«Puntualmente, llegaba hasta el lugar una niña con patines. Hábilmente, rodaba de aquí para allá, con una bolsa de pochoclo. Degustaba algunos de los granos inflados y de a puñados iba tirando el resto sobre la vereda. La intención era alimentar a las palomas que en bandada caían en picada desde los árboles. Una maraña de alas y picos desesperados se disputaban los grumos azucarados, mientras la niña huía hacia la otra punta. Refugiada en un banco, las aves no tardaban en descubrirla y entonces volaban todas hacia allá en busca de más de ese maná. Previsora, la niña siempre guardaba otra bolsa. Volvía a patinar y simulaba otra fuga, todo para que sus amigas aladas la siguieran. -¡Basta! ¡Me tienen cansada! -gritaba ella. Mentía ella, porque aquel juego la fascinaba. Siempre pienso en volver a Colonia y no sé bien por qué todavía no lo he hecho. Quizás lo haga pronto, para disfrutar de la cordialidad de su gente, maravillarme con sus calles coloniales, con su faro, con su río. Sí, voy a volver. Claro está que la niña ya no es niña ni les da de comer a las palomas. Pero quién sabe.»

Esto no es Colonia del Sacramento, Uruguay. Lo que pasaba ahí, en esa plaza, con esa niña que le daba de comer a las palomas, lo escribió el escritor Fabián Reato. El relato, breve, se llama así: «Una niña le daba de comer a las palomas». 

Esta es una escena real que pasa en una plaza, claro, un día de sol inmenso, sí, una mañana de invierno.

Es la Plaza Carbó, es un sábado de invierno, hay un sol inmenso.

No hay una niño. Está Sergio, un buscavidas que recorre los contenedores de residuos con un changuito de supermercado. Adentro del changuito lleva todo lo que consigue, lo que rescata, lo que otros desechan. Calza una gorra con visera, de esas que se utilizan en verano para guarecerse del sol, un buzo que alguna vez pudo ser azul, un morral, es amable.

La Plaza Carbó está semivacía. En los bordes de Casa de Gobierno, se ve la silueta lejana de un policía, y acá, junto a la acera que da a calle Córdoba está Sergio.

Corta pedazos de pan que lleva en el changuito y se los reparte a las palomas. Lo rodean, y se quedan mansas, picoteando el piso.

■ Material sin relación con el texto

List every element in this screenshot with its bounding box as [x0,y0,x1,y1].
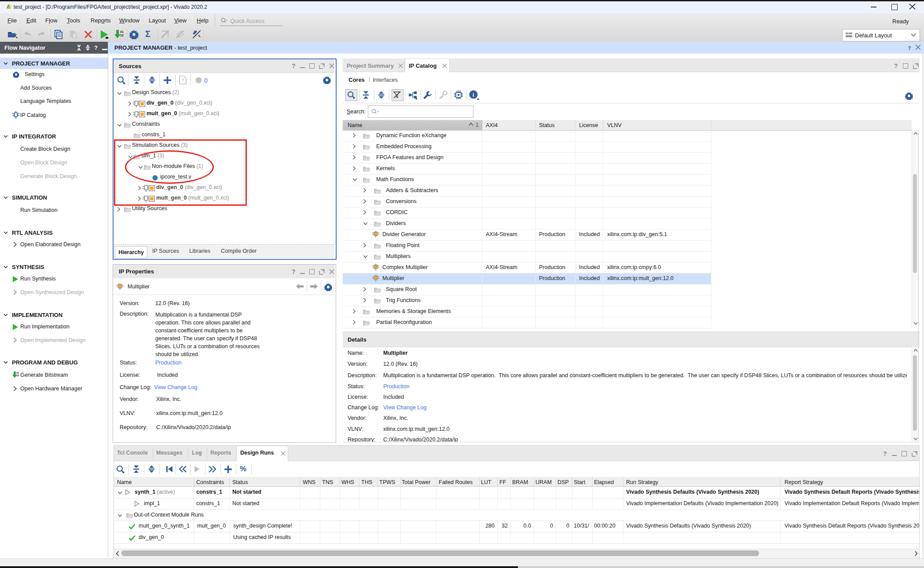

Sergio es uno de los que el sistema apartó del modo más indolente. De los que exploran adentro de los contenedores de residuos, de los que recorren la ciudad con un solo objetivo: encontrar el sustento diario.

-¿Vivís en la calle?

-No, ando por los contenedores rejuntando. Pero después vuelvo a mi casa. No es gran cosa, pero es mi casa.

Los indicadores sociales en el Gran Paraná marcan que el 12,1% de los hogares y el 18,6% de las personas están por debajo de la línea de pobreza. O sea, de los 82.291 hogares, 9.937 son pobres. Y de una población de 219.214 personas que habitan en la región, 40.667 están en la pobreza.

Quienes están todavía peor son quienes viven por debajo de la línea de indigencia: el 2,5% de los hogares y el 3,7% de las personas están bajo la línea de indigencia en el Gran Paraná. En números, significa que de 82.291 hogares, 2.039 son indigentes, y sobre una población de 219.214, 8.044 viven en la indigencia.

En 2010, el último censo nacional de población, midió que en Entre Ríos, sobre un total de 375 mil hogares, 30.399 tienen necesidades básicas insatisfechas (NBI). Y que 142.249 personas estaban en esa situación.

Quizá Sergio no haya leído las estadísticas. No sepa en qué estrato social ubicarse. Sólo tiene la certeza de qué hacer cada día: recorrer los contenedores de la ciudad. Y, en ocasiones, darle de comer a las palomas.

 

 

 

De la Redacción de Entre Ríos Ahora.